:: Data ::

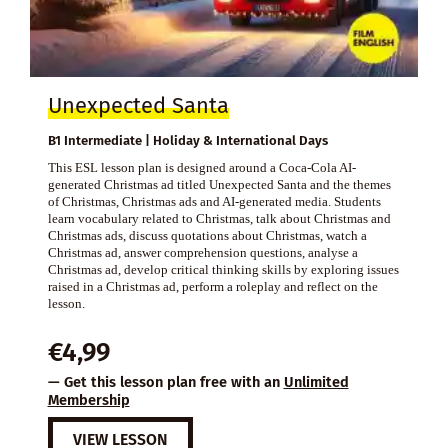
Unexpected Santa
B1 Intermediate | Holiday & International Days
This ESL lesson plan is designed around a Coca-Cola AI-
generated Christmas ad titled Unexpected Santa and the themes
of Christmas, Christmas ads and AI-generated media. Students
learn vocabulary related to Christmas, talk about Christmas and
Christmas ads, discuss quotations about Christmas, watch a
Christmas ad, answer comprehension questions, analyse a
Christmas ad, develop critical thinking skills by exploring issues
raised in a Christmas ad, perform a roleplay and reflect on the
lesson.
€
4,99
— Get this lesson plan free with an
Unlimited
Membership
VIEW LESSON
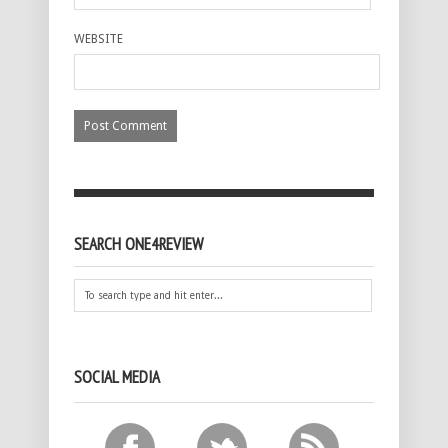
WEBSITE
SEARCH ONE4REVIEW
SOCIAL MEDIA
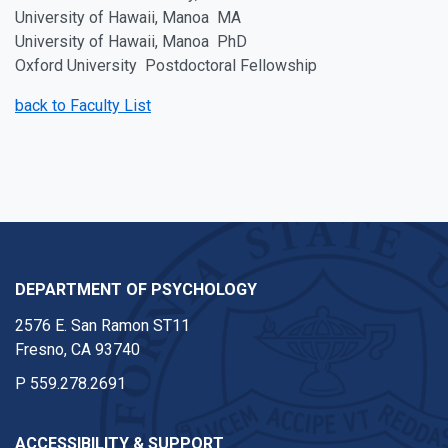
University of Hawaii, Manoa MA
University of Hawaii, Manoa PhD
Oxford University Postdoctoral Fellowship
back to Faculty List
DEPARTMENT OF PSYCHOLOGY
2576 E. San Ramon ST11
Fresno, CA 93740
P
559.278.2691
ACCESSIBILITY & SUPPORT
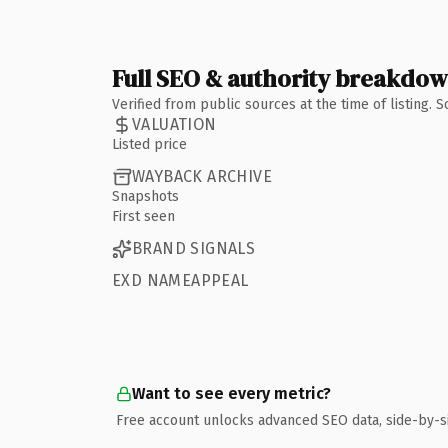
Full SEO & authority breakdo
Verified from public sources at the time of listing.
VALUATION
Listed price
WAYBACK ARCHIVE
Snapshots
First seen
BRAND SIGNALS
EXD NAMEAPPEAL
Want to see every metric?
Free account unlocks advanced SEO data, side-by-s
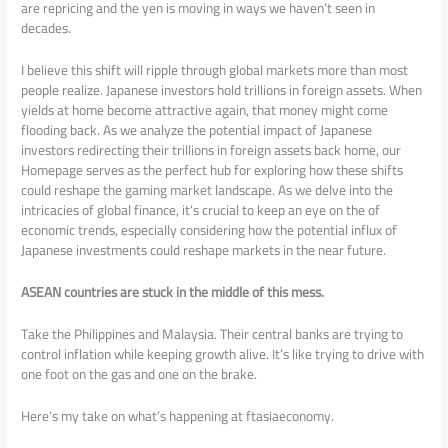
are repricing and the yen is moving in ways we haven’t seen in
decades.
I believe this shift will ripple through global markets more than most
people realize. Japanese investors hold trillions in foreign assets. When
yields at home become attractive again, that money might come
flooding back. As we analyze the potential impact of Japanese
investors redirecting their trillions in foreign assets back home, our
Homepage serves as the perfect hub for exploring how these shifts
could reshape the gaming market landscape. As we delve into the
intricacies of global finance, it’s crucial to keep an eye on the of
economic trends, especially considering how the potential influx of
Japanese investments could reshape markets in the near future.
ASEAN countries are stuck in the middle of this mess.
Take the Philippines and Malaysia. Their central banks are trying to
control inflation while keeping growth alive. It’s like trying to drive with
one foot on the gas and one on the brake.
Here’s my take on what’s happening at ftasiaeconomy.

:::
:: Data ::

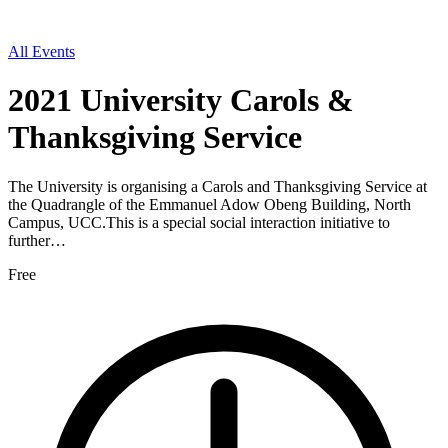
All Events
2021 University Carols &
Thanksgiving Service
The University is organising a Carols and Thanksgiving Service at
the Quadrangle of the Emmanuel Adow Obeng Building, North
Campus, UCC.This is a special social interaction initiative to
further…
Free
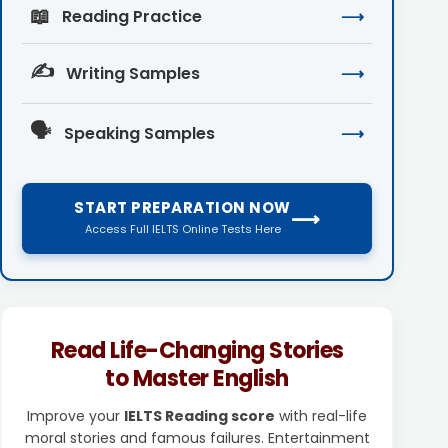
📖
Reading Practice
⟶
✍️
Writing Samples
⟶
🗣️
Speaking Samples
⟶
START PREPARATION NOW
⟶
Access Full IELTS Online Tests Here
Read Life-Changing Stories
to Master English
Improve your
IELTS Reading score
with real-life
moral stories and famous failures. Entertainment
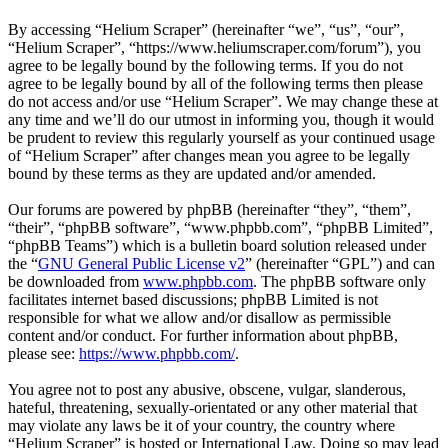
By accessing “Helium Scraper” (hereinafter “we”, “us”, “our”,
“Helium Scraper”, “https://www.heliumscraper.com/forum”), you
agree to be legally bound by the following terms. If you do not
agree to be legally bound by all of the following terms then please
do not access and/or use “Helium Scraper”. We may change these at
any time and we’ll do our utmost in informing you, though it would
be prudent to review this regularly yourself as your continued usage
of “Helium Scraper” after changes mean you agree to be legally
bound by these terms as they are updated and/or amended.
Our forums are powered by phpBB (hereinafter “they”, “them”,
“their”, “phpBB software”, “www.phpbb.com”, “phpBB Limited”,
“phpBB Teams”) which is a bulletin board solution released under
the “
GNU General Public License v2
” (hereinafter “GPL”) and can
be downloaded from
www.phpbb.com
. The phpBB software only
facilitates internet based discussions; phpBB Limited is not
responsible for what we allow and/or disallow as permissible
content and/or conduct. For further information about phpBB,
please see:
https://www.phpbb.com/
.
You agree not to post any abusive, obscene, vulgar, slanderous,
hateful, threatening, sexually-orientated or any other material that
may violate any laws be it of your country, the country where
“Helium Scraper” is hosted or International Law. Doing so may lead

:::

■ **Problem details**:
Skip every picture, and restate word for word only the lines above from the line containing "DEPARTMENT OF PSYCHOLOGY" to the line containing "Here’s my take", both of them included.

■ **Result of this task**:
DEPARTMENT OF PSYCHOLOGY
2576 E. San Ramon ST11
Fresno, CA 93740
P
559.278.2691
ACCESSIBILITY & SUPPORT
Full SEO & authority breakdo
Verified from public sources at the time of listing.
VALUATION
Listed price
WAYBACK ARCHIVE
Snapshots
First seen
BRAND SIGNALS
EXD NAMEAPPEAL
Want to see every metric?
Free account unlocks advanced SEO data, side-by-s
are repricing and the yen is moving in ways we haven’t seen in
decades.
I believe this shift will ripple through global markets more than most
people realize. Japanese investors hold trillions in foreign assets. When
yields at home become attractive again, that money might come
flooding back. As we analyze the potential impact of Japanese
investors redirecting their trillions in foreign assets back home, our
Homepage serves as the perfect hub for exploring how these shifts
could reshape the gaming market landscape. As we delve into the
intricacies of global finance, it’s crucial to keep an eye on the of
economic trends, especially considering how the potential influx of
Japanese investments could reshape markets in the near future.
ASEAN countries are stuck in the middle of this mess.
Take the Philippines and Malaysia. Their central banks are trying to
control inflation while keeping growth alive. It’s like trying to drive with
one foot on the gas and one on the brake.
Here’s my take on what’s happening at ftasiaeconomy.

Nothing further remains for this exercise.